PROBLEM DESCRIPTION: Please repeat the line that contains "About (120, 142)" and every line after it, exactly, through the end of the records.

DATA PROVIDED:

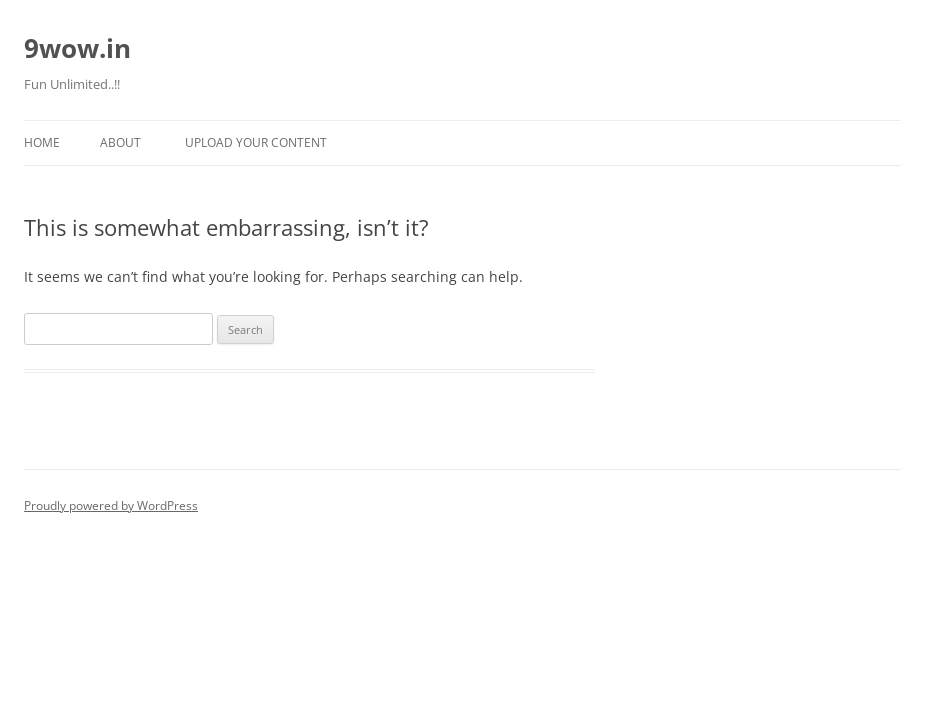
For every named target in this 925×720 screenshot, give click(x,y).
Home (42, 142)
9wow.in (77, 48)
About (120, 142)
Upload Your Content (256, 142)
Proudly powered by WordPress (111, 505)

OUTPUT FOR THIS EXERCISE:
About (120, 142)
Upload Your Content (256, 142)
Proudly powered by WordPress (111, 505)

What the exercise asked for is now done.